- RECORDS FOR THIS EXERCISE

= = = = = = =

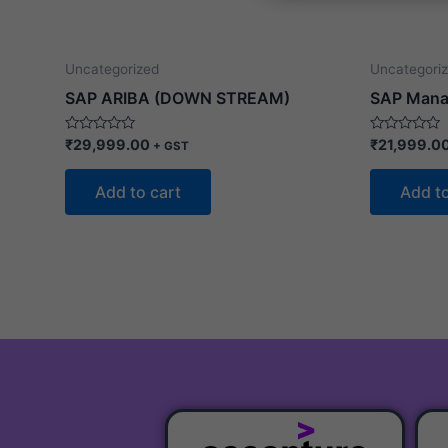
s
s
a
o
g
r
e
Uncategorized
Uncategori
SAP ARIBA (DOWN STREAM)
SAP Mana
Rated
Rated
₹
29,999.00
₹
21,999.0
+ GST
0
0
out
out
of
of
Add to cart
Add to
5
5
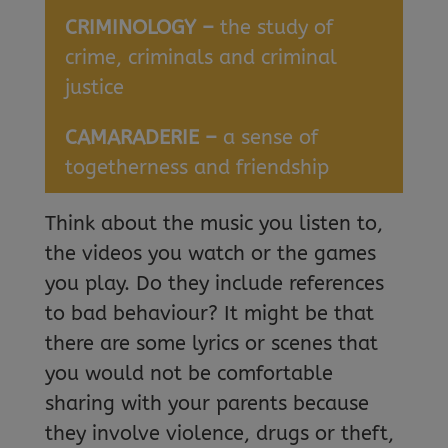
CRIMINOLOGY –
the study of
crime, criminals and criminal
justice
CAMARADERIE –
a sense of
togetherness and friendship
Think about the music you listen to,
the videos you watch or the games
you play. Do they include references
to bad behaviour? It might be that
there are some lyrics or scenes that
you would not be comfortable
sharing with your parents because
they involve violence, drugs or theft,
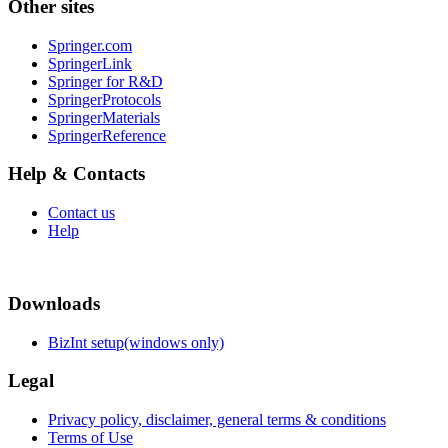
Other sites
Springer.com
SpringerLink
Springer for R&D
SpringerProtocols
SpringerMaterials
SpringerReference
Help & Contacts
Contact us
Help
Downloads
BizInt setup(windows only)
Legal
Privacy policy, disclaimer, general terms & conditions
Terms of Use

= = = = = = =

- BRIEF
Which lines in the data above contain "that"? Show each one.

- SOLVED EXERCISE
to bad behaviour? It might be that
there are some lyrics or scenes that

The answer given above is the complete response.